9 Factors distinguish between a business and a hobby?
In making the distinction between a hobby or business activity, take into account all facts and circumstances with respect to the activity. A hobby activity is done mainly for recreation or pleasure. No one factor alone is decisive. You must generally consider these factors in determining whether an activity is a business engaged in making a profit:
- Whether you carry on the activity in a businesslike manner and maintain complete and accurate books and records.
- Whether the time and effort you put into the activity indicate you intend to make it profitable.
- Whether you depend on income from the activity for your livelihood.
- Whether your losses are due to circumstances beyond your control (or are normal in the startup phase of your type of business).
- Whether you change your methods of operation in an attempt to improve profitability.
- Whether you or your advisors have the knowledge needed to carry on the activity as a successful business.
- Whether you were successful in making a profit in similar activities in the past.
- Whether the activity makes a profit in some years and how much profit it makes.
- Whether you can expect to make a future profit from the appreciation of the assets used in the activity.

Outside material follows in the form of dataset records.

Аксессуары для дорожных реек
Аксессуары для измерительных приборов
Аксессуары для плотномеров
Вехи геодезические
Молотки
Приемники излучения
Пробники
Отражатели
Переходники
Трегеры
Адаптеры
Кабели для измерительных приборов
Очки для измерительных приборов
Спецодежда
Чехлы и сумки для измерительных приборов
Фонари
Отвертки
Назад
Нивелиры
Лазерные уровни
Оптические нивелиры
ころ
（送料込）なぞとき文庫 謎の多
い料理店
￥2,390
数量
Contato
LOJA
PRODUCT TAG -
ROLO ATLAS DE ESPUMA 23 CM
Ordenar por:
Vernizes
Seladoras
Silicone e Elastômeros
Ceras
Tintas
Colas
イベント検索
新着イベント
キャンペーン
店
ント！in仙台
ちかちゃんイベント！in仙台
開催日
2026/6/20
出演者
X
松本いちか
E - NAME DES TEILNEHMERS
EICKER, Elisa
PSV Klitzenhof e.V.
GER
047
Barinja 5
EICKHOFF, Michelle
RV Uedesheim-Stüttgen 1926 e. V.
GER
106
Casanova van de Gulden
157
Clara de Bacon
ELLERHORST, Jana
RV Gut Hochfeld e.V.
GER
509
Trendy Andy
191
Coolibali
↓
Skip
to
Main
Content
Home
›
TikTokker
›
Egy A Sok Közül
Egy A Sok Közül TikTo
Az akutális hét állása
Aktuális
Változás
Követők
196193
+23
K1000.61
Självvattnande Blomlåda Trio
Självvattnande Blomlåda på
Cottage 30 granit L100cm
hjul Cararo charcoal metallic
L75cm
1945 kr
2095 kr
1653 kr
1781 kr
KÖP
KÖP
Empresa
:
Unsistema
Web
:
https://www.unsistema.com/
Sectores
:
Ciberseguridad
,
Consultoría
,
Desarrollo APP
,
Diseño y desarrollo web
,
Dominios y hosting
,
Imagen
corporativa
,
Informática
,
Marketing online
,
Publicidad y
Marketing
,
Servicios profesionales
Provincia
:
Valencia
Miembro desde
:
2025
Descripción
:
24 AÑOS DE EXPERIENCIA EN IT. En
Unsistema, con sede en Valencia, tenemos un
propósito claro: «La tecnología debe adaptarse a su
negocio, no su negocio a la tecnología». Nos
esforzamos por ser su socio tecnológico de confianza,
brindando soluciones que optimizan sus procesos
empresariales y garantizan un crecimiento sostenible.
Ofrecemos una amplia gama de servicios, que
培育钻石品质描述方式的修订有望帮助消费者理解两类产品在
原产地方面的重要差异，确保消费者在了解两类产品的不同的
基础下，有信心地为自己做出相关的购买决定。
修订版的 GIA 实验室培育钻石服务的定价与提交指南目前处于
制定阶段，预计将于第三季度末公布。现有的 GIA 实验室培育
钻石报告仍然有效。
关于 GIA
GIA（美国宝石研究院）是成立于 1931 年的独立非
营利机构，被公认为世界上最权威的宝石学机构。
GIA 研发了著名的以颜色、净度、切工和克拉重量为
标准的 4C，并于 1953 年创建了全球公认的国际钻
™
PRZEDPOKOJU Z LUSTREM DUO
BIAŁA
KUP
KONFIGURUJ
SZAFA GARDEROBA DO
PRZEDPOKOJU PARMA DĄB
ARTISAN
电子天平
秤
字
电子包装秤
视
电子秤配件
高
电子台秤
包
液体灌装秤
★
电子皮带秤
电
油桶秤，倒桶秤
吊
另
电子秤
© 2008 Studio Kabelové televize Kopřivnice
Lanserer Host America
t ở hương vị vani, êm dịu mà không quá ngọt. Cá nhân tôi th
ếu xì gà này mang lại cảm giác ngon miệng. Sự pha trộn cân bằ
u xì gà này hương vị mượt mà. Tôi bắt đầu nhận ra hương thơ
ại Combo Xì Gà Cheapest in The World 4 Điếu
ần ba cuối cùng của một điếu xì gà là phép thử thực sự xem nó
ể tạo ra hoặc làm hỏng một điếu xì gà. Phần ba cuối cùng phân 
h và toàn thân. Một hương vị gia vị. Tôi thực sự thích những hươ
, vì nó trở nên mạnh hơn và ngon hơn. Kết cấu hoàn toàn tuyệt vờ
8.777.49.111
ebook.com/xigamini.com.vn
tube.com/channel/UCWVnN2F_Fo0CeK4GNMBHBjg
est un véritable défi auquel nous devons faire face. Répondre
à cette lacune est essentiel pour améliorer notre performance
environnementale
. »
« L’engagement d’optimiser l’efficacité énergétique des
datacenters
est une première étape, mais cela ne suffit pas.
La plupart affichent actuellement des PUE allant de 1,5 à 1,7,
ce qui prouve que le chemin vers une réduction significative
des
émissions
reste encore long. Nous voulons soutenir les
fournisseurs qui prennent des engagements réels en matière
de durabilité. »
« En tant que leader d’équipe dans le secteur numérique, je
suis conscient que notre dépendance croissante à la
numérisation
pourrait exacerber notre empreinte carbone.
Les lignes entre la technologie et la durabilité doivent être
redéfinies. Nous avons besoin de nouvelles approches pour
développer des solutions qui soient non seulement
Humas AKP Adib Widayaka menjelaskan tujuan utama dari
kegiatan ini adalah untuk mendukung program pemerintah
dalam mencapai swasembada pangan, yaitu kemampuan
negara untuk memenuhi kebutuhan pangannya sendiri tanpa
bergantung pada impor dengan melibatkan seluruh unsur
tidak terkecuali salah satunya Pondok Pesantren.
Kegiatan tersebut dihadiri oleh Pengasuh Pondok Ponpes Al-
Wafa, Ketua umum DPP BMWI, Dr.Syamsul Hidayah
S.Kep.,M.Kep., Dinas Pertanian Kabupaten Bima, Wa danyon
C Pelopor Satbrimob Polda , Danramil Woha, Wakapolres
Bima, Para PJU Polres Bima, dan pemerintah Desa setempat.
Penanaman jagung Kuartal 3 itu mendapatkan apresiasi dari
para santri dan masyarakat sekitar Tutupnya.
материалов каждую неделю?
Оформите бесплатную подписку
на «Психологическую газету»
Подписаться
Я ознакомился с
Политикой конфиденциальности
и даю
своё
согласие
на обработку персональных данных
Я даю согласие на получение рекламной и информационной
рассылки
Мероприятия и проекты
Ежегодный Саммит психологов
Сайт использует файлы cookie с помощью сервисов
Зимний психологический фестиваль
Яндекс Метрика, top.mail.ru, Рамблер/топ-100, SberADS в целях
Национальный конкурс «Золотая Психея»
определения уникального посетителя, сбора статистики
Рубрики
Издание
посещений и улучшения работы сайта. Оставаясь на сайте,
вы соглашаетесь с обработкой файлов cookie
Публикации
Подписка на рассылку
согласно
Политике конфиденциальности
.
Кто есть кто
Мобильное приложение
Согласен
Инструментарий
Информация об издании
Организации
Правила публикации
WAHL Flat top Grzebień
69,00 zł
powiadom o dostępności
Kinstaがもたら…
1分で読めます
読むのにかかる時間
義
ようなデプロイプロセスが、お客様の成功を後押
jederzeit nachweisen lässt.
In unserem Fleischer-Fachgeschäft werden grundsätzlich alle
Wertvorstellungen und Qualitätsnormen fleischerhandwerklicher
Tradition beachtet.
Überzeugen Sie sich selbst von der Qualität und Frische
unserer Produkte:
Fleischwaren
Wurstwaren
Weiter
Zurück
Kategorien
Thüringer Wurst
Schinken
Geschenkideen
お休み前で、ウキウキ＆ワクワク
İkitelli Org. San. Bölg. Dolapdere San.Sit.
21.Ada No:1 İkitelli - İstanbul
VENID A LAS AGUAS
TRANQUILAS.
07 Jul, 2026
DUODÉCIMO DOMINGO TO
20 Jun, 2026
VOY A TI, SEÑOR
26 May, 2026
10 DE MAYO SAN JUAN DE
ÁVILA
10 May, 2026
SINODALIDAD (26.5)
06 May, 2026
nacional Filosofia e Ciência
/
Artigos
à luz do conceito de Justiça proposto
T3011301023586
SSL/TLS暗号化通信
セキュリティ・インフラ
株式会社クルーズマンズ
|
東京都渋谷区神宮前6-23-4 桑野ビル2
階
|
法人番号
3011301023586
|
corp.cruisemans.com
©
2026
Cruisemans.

Allowable Hobby Deductions.
Within certain limits, taxpayers can usually deduct ordinary and necessary hobby expenses. An ordinary expense is one that is common and accepted for the activity. A necessary expense is one that is appropriate for the activity.
Limits on Hobby Expenses.
Generally, taxpayers can only deduct hobby expenses up to the amount of hobby income. If hobby expenses are more than its income, taxpayers have a loss from the activity. However, a hobby loss can’t be deducted from other income.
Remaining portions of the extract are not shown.